Reflections: Working with a local museum and landscape

This post is part of the UMD Anthropology reflections series. Ennis Barbery gained her M.A.A. in 2013. Her research interests include cultural landscapes, museums, and heritage tourism.



Docent Matt Johnson stands in front of the Greenbelt Museum's historic house and explains features of Greenbelt's planned landscape before leading a walking tour (August 2013)




When I started the first course in the Museum Scholarship and Material Culture Certificate program, I was not sure that I would be able to complete the certificate. My schedule of required courses had prevented me from starting the museum course sequence earlier in my time at UMD, and—now--graduation from the M.A.A. program was just one semester away. After talking with faculty members about my career interests and goals, I decided to extend my time as a graduate student in order to gain the experience that this certificate program offers.

I am glad that I made that decision. The certificate provides a chance to learn from museum practitioners at the Smithsonian Institution and other museums, and—in large part— the certificate is what each individual student makes it. As a student interested in small, locally focused museums and in cultural landscapes, I had the opportunity to focus my course work on these topics. The most significant part of the course work, for me, was the practicum course. In this course, students design their own projects tailored to their interests and negotiate them with mentors at a museum and faculty members.

I researched museums in the Washington, DC Metropolitan Area (there are many options) and found several that seemed to be the kind of institutions for which I could see myself working in the future. The one that ultimately worked out as a site for my museum practicum project was the Greenbelt Museum in Greenbelt, Maryland. Its director, Megan Searing Young, was interested in the project I proposed, and I was interested in the work she did at the Greenbelt Museum.

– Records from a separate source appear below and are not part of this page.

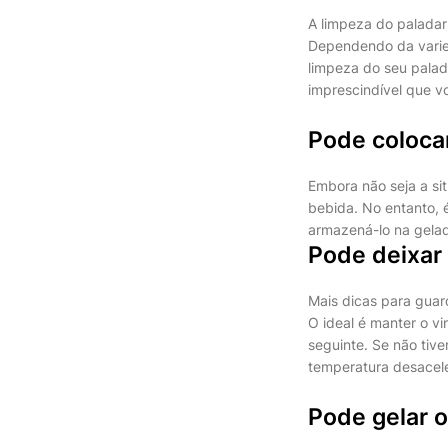
A limpeza do paladar
Dependendo da varied
limpeza do seu pala
imprescindível que v
Pode colocar
Embora não seja a si
bebida. No entanto, é
armazená-lo na gelade
Pode deixar 
Mais dicas para guar
O ideal é manter o v
seguinte. Se não tiv
temperatura desacele
Pode gelar o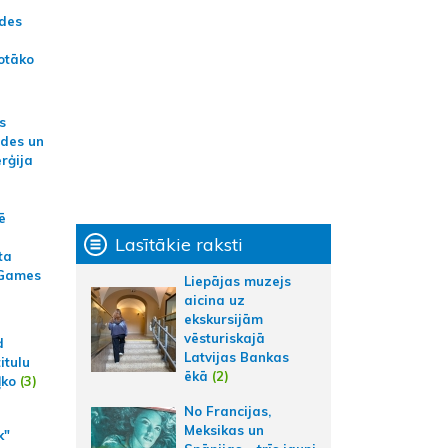
ādes
otāko
s
ides un
erģija
ē
Lasītākie raksti
ta
 Games
Liepājas muzejs
aicina uz
ekskursijām
vēsturiskajā
d
Latvijas Bankas
itulu
ēkā
(2)
ļko
(3)
No Francijas,
Meksikas un
k"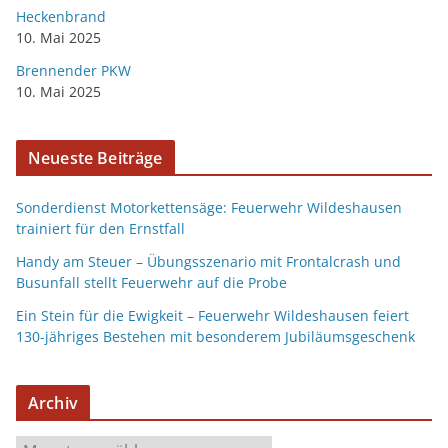
Heckenbrand
10. Mai 2025
Brennender PKW
10. Mai 2025
Neueste Beiträge
Sonderdienst Motorkettensäge: Feuerwehr Wildeshausen
trainiert für den Ernstfall
Handy am Steuer – Übungsszenario mit Frontalcrash und
Busunfall stellt Feuerwehr auf die Probe
Ein Stein für die Ewigkeit – Feuerwehr Wildeshausen feiert
130-jähriges Bestehen mit besonderem Jubiläumsgeschenk
Archiv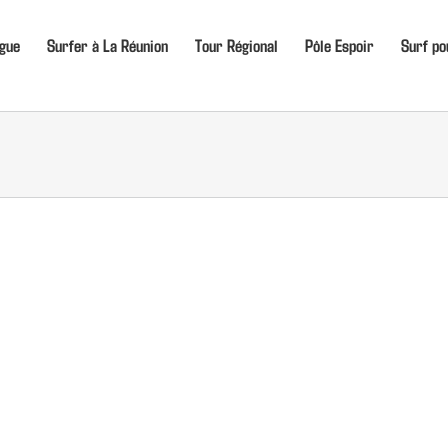
igue
Surfer à La Réunion
Tour Régional
Pôle Espoir
Surf po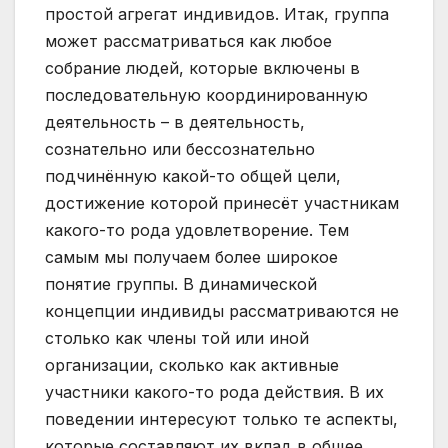
простой агрегат индивидов. Итак, группа
может рассматриваться как любое
собрание людей, которые включены в
последовательную координированную
деятельность – в деятельность,
сознательно или бессознательно
подчинённую какой-то общей цели,
достижение которой принесёт участникам
какого-то рода удовлетворение. Тем
самым мы получаем более широкое
понятие группы. В динамической
концепции индивиды рассматриваются не
столько как члены той или иной
организации, сколько как активные
участники какого-то рода действия. В их
поведении интересуют только те аспекты,
которые составляют их вклад в общее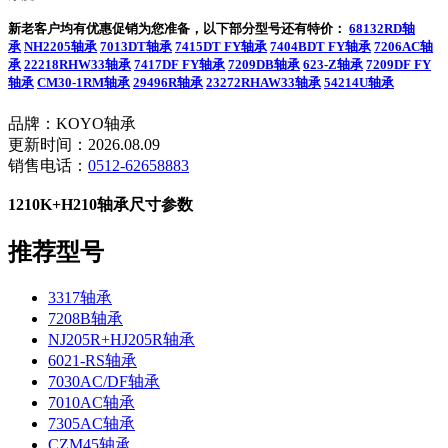
新老客户均有优惠促销为您准备，以下部分型号还有特价：
68132RD轴
承
NH2205轴承
7013DT轴承
7415DT FY轴承
7404BDT FY轴承
7206AC轴
承
22218RHW33轴承
7417DF FY轴承
7209DB轴承
623-Z轴承
7209DF FY
轴承
CM30-1RM轴承
29496R轴承
23272RHAW33轴承
54214U轴承
品牌：KOYO轴承
更新时间：2026.08.09
销售电话：
0512-62658883
1210K+H210轴承尺寸参数
推荐型号
3317轴承
7208B轴承
NJ205R+HJ205R轴承
6021-RS轴承
7030AC/DF轴承
7010AC轴承
7305AC轴承
CZM45轴承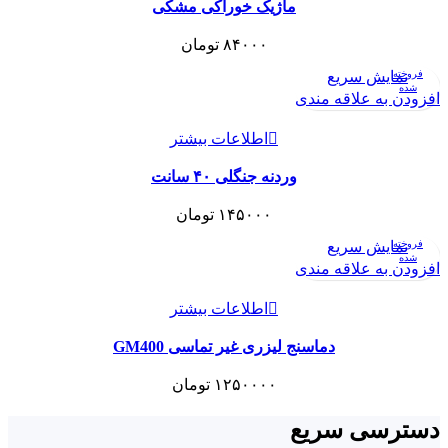
ماژیک خوراکی مشکی
۸۴۰۰۰
تومان
فروخته
نمایش سریع
شده
افزودن به علاقه مندی
اطلاعات بیشتر
وردنه جنگلی ۴۰ سانت
۱۴۵۰۰۰
تومان
فروخته
نمایش سریع
شده
افزودن به علاقه مندی
اطلاعات بیشتر
دماسنج لیزری غیر تماسی GM400
۱۲۵۰۰۰۰
تومان
دسترسی سریع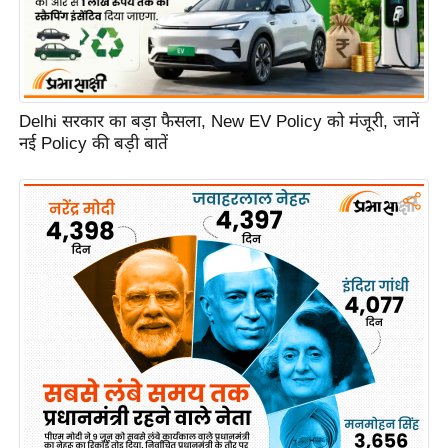
C
o
n
t
Delhi सरकार का बड़ा फैसला, New EV Policy को मंजूरी, जानें
a
नई Policy की बड़ी बातें
c
t
E
d
i
t
o
r
A
d
v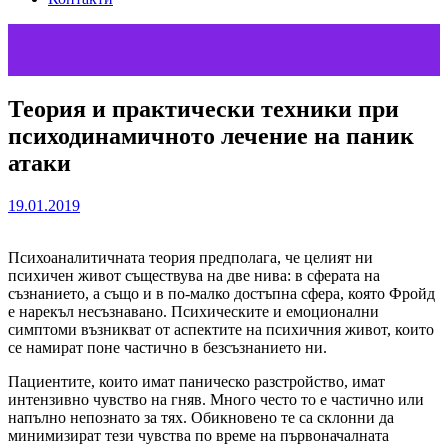
Теория и практически техники при
психодинамичното лечение на паник
атаки
19.01.2019
Психоаналитичната теория предполага, че целият ни
психичен живот съществува на две нива: в сферата на
съзнанието, а също и в по-малко достъпна сфера, която Фройд
е нарекъл несъзнавано. Психическите и емоционални
симптоми възникват от аспектите на психичния живот, които
се намират поне частично в безсъзнанието ни.
Пациентите, които имат паническо разстройство, имат
интензивно чувство на гняв. Много често то е частично или
напълно непознато за тях. Обикновено те са склонни да
минимизират тези чувства по време на първоначалната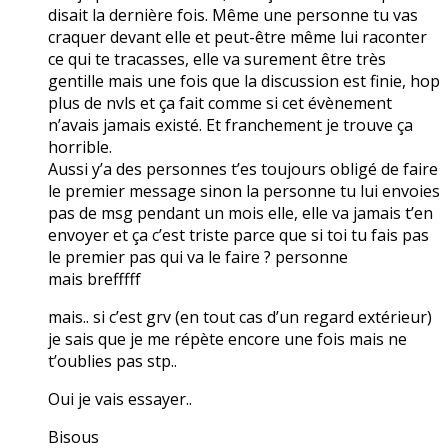
disait la dernière fois. Même une personne tu vas
craquer devant elle et peut-être même lui raconter
ce qui te tracasses, elle va surement être très
gentille mais une fois que la discussion est finie, hop
plus de nvls et ça fait comme si cet évènement
n’avais jamais existé. Et franchement je trouve ça
horrible.
Aussi y’a des personnes t’es toujours obligé de faire
le premier message sinon la personne tu lui envoies
pas de msg pendant un mois elle, elle va jamais t’en
envoyer et ça c’est triste parce que si toi tu fais pas
le premier pas qui va le faire ? personne
mais brefffff
mais.. si c’est grv (en tout cas d’un regard extérieur)
je sais que je me répète encore une fois mais ne
t’oublies pas stp..
Oui je vais essayer..
Bisous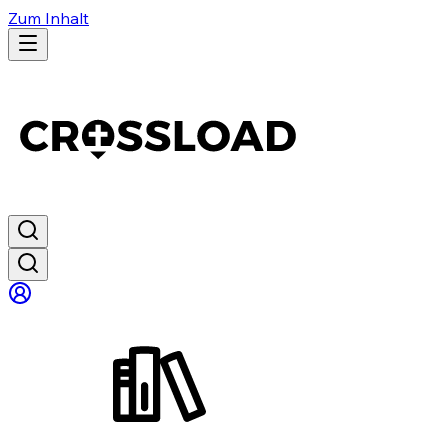
Zum Inhalt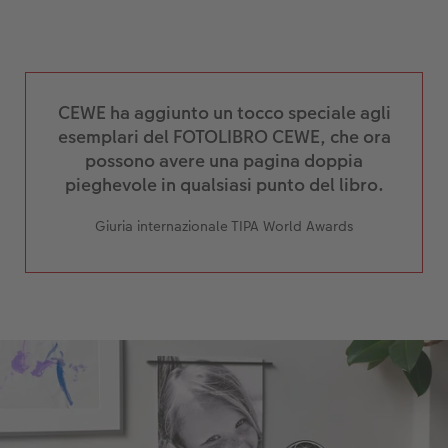
CEWE ha aggiunto un tocco speciale agli
esemplari del FOTOLIBRO CEWE, che ora
possono avere una pagina doppia
pieghevole in qualsiasi punto del libro.
Giuria internazionale TIPA World Awards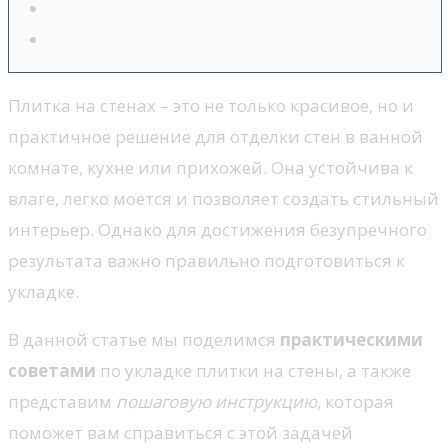
Плитка на стенах – это не только красивое, но и
практичное решение для отделки стен в ванной
комнате, кухне или прихожей. Она устойчива к
влаге, легко моется и позволяет создать стильный
интерьер. Однако для достижения безупречного
результата важно правильно подготовиться к
укладке.
В данной статье мы поделимся
практическими
советами
по укладке плитки на стены, а также
представим
пошаговую инструкцию
, которая
поможет вам справиться с этой задачей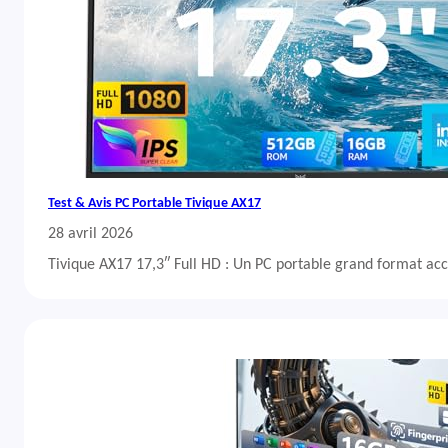
Test & Avis PC Portable Tivique AX17
28 avril 2026
Tivique AX17 17,3″ Full HD : Un PC portable grand format acc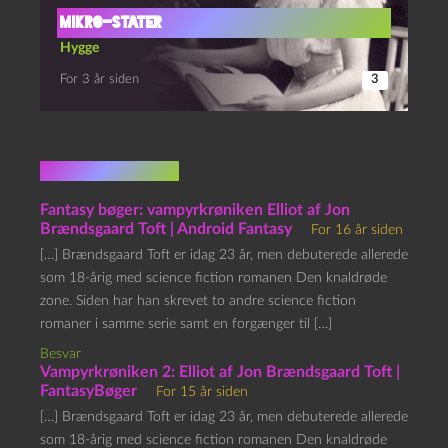
Mikro-stater
Hygge
For 3 år siden
3
2 kommentarer
Fantasy bøger: vampyrkrøniken Elliot af Jon
Brændsgaard Toft | Android Fantasy
For 16 år siden
[…] Brændsgaard Toft er idag 23 år, men debuterede allerede
som 18-årig med science fiction romanen Den knaldrøde
zone. Siden har han skrevet to andre science fiction
romaner i samme serie samt en forgænger til […]
Besvar
Vampyrkrøniken 2: Elliot af Jon Brændsgaard Toft |
FantasyBøger
For 15 år siden
[…] Brændsgaard Toft er idag 23 år, men debuterede allerede
som 18-årig med science fiction romanen Den knaldrøde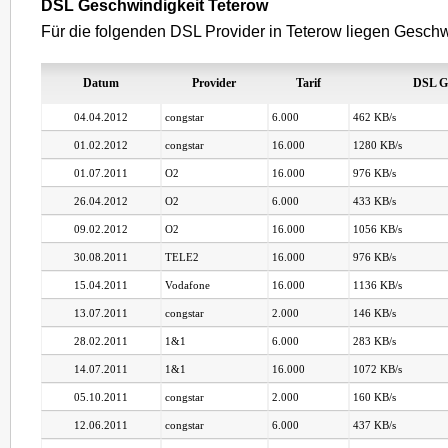
DSL Geschwindigkeit Teterow
Für die folgenden DSL Provider in Teterow liegen Geschwi
Datum
Provider
Tarif
DSL G
04.04.2012
congstar
6.000
462 KB/s
01.02.2012
congstar
16.000
1280 KB/s
01.07.2011
O2
16.000
976 KB/s
26.04.2012
O2
6.000
433 KB/s
09.02.2012
O2
16.000
1056 KB/s
30.08.2011
TELE2
16.000
976 KB/s
15.04.2011
Vodafone
16.000
1136 KB/s
13.07.2011
congstar
2.000
146 KB/s
28.02.2011
1&1
6.000
283 KB/s
14.07.2011
1&1
16.000
1072 KB/s
05.10.2011
congstar
2.000
160 KB/s
12.06.2011
congstar
6.000
437 KB/s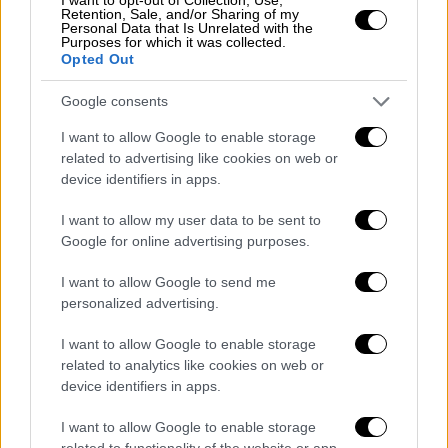
Retention, Sale, and/or Sharing of my
ο Μπίλας (48.38) και ο Βαζαίος (48.17).
Personal Data that Is Unrelated with the
Purposes for which it was collected.
Opted Out
Με την εξαιρετική παρουσία της στη Ντόχα,
η ελληνική ομάδα εξασφάλισε τη συμμετοχή
Google consents
της στους Ολυμπιακούς Αγώνες, ενώ η έκτη
I want to allow Google to enable storage
θέση είναι η καλύτερη που έχει καταλάβει
related to advertising like cookies on web or
ποτέ η χώρα μας σε ομαδικό αγώνισμα σε
device identifiers in apps.
Παγκόσμιο Πρωτάθλημα.
I want to allow my user data to be sent to
Η κούρσα της ελληνικής ομάδας
Google for online advertising purposes.
I want to allow Google to send me
personalized advertising.
I want to allow Google to enable storage
related to analytics like cookies on web or
device identifiers in apps.
I want to allow Google to enable storage
related to functionality of the website or app.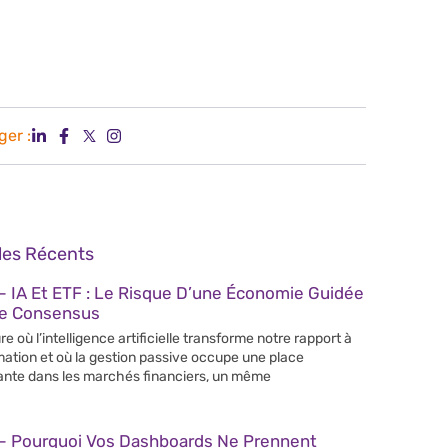
ger :
cles Récents
 IA Et ETF : Le Risque D’une Économie Guidée
Le Consensus
re où l’intelligence artificielle transforme notre rapport à
rmation et où la gestion passive occupe une place
ante dans les marchés financiers, un même
– Pourquoi Vos Dashboards Ne Prennent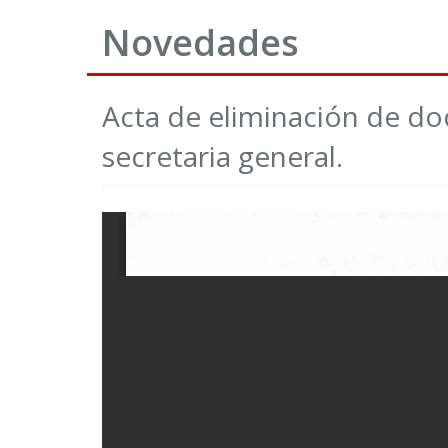
Novedades
Acta de eliminación de do
secretaria general.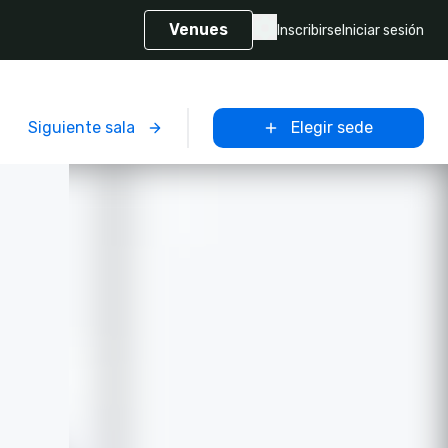
Venues
Inscribirse
Iniciar sesión
Siguiente sala
Elegir sede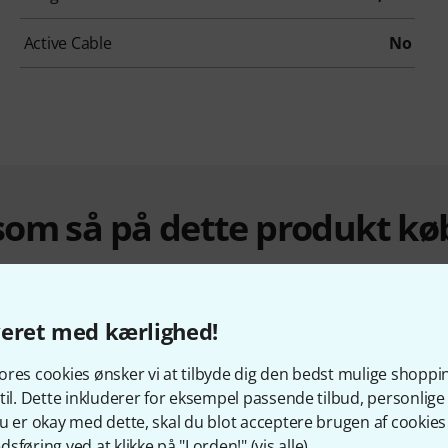
Active Cable
No
om så på dette produkt kø
veret med kærlighed!
res cookies ønsker vi at tilbyde dig den bedst mulige shoppi
til. Dette inkluderer for eksempel passende tilbud, personli
u er okay med dette, skal du blot acceptere brugen af cookies t
sføring ved at klikke på "I orden!" (
vis alle
).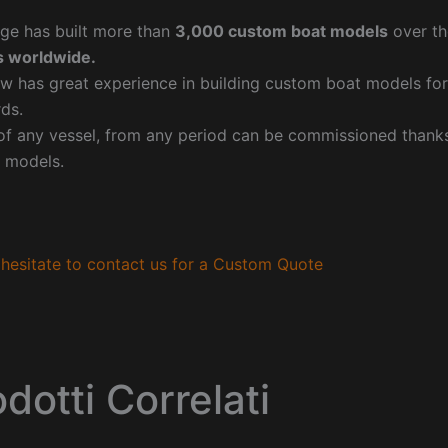
ge has built more than
3,000 custom boat models
over th
 worldwide.
w has great experience in building custom boat models fo
ds.
f any vessel, from any period can be commissioned thanks 
 models.
hesitate to contact us for a Custom Quote
dotti Correlati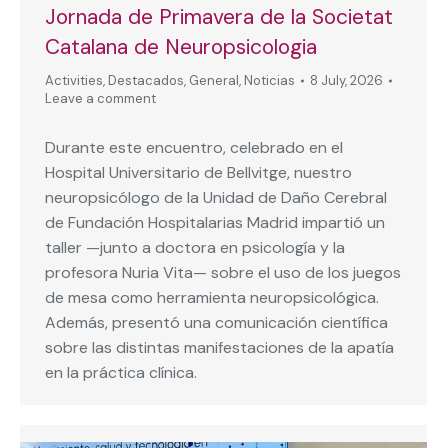
Jornada de Primavera de la Societat
Catalana de Neuropsicologia
Activities
,
Destacados
,
General
,
Noticias
8 July, 2026
Leave a comment
Durante este encuentro, celebrado en el
Hospital Universitario de Bellvitge, nuestro
neuropsicólogo de la Unidad de Daño Cerebral
de Fundación Hospitalarias Madrid impartió un
taller —junto a doctora en psicología y la
profesora Nuria Vita— sobre el uso de los juegos
de mesa como herramienta neuropsicológica.
Además, presentó una comunicación científica
sobre las distintas manifestaciones de la apatía
en la práctica clínica.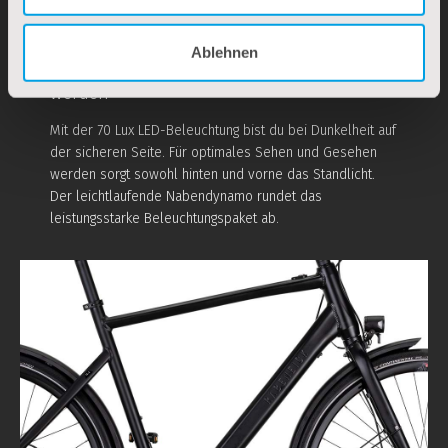
Ablehnen
LED-Beleuchtung – sehen und gesehen
werden
Mit der 70 Lux LED-Beleuchtung bist du bei Dunkelheit auf
der sicheren Seite. Für optimales Sehen und Gesehen
werden sorgt sowohl hinten und vorne das Standlicht.
Der leichtlaufende Nabendynamo rundet das
leistungsstarke Beleuchtungspaket ab.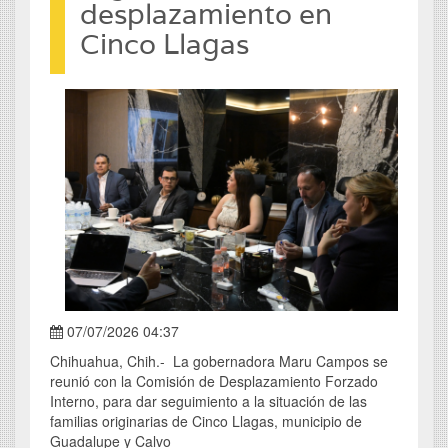
desplazamiento en
Cinco Llagas
07/07/2026 04:37
Chihuahua, Chih.- La gobernadora Maru Campos se
reunió con la Comisión de Desplazamiento Forzado
Interno, para dar seguimiento a la situación de las
familias originarias de Cinco Llagas, municipio de
Guadalupe y Calvo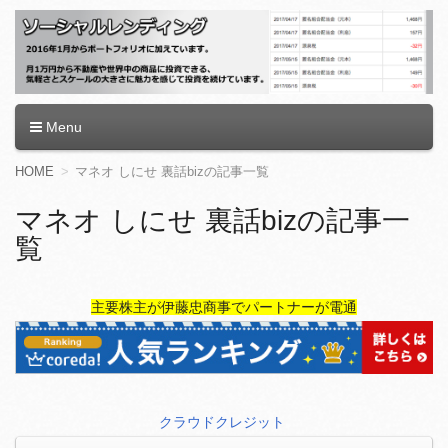
ソーシャルレンディング
Menu
コ
HOME
マネオ しにせ 裏話bizの記事一覧
ン
テ
マネオ しにせ 裏話bizの記事一
ン
覧
ツ
へ
移
動
主要株主が伊藤忠商事でパートナーが電通
クラウドクレジット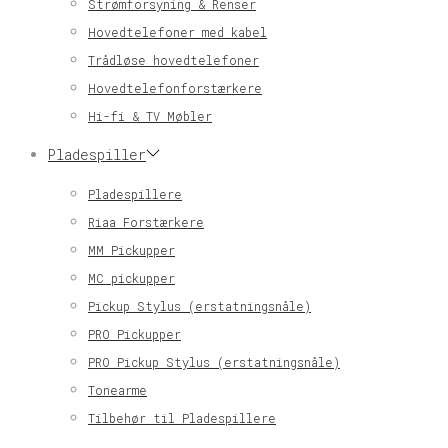
Strømforsyning & Renser
Hovedtelefoner med kabel
Trådløse hovedtelefoner
Hovedtelefonforstærkere
Hi-fi & TV Møbler
Pladespiller
Pladespillere
Riaa Forstærkere
MM Pickupper
MC pickupper
Pickup Stylus (erstatningsnåle)
PRO Pickupper
PRO Pickup Stylus (erstatningsnåle)
Tonearme
Tilbehør til Pladespillere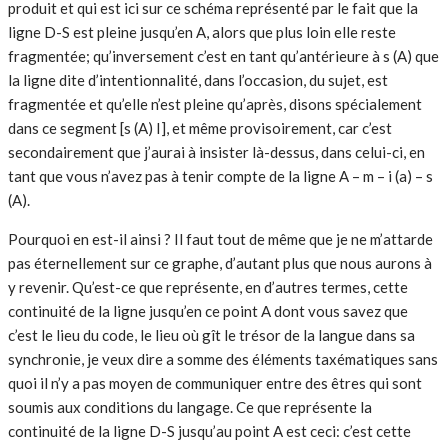
produit et qui est ici sur ce schéma représenté par le fait que la
ligne D-S est pleine jusqu’en A, alors que plus loin elle reste
fragmentée; qu’inversement c’est en tant qu’antérieure à s (A) que
la ligne dite d’intentionnalité, dans l’occasion, du sujet, est
fragmentée et qu’elle n’est pleine qu’après, disons spécialement
dans ce segment [s (A) I], et même provisoirement, car c’est
secondairement que j’aurai à insister là-dessus, dans celui-ci, en
tant que vous n’avez pas à tenir compte de la ligne A – m – i (a) – s
(A).
Pourquoi en est-il ainsi ? Il faut tout de même que je ne m’attarde
pas éternellement sur ce graphe, d’autant plus que nous aurons à
y revenir. Qu’est-ce que représente, en d’autres termes, cette
continuité de la ligne jusqu’en ce point A dont vous savez que
c’est le lieu du code, le lieu où gît le trésor de la langue dans sa
synchronie, je veux dire a somme des éléments taxématiques sans
quoi il n’y a pas moyen de communiquer entre des êtres qui sont
soumis aux conditions du langage. Ce que représente la
continuité de la ligne D-S jusqu’au point A est ceci: c’est cette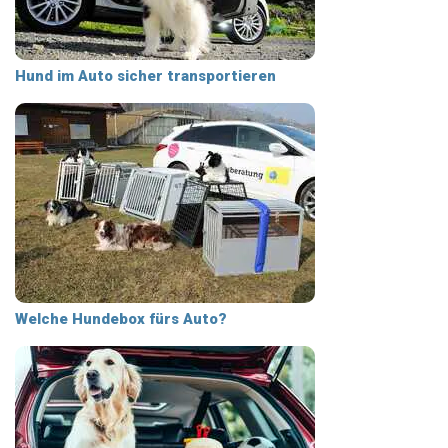
Hund im Auto sicher transportieren
Welche Hundebox fürs Auto?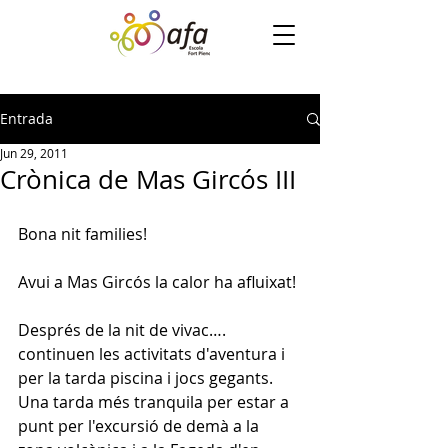
Entrada
Jun 29, 2011
Crònica de Mas Gircós III
Bona nit families!
Avui a Mas Gircós la calor ha afluixat! 
Després de la nit de vivac…. 
continuen les activitats d'aventura i 
per la tarda piscina i jocs gegants. 
Una tarda més tranquila per estar a 
punt per l'excursió de demà a la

We developed a working relationship in which I focused on an independent project that benefitted the museum, but I was also able to shadow her in some of her activities. I saw what it meant to direct a small museum in this particular case: the relationships she maintains with residents and city government and the tasks she has to balance from collections management and programming to basic accounting and marketing.


My independent project was also rewarding. I interviewed 14 Greenbelt residents, asked these residents to draw maps of Greenbelt, transcribed these interviews with the help of two undergraduate students (thank you Becca Lane and Katie Hutchinson!), analyzed this data, and created interpretive content in the form of podcasts for the Greenbelt Museum’s website. I hope the products I was able to produce will continue to prompt discussion among residents and museum supporters about what constitutes Greenbelt’s history and which parts of Greenbelt’s landscape are included in this history.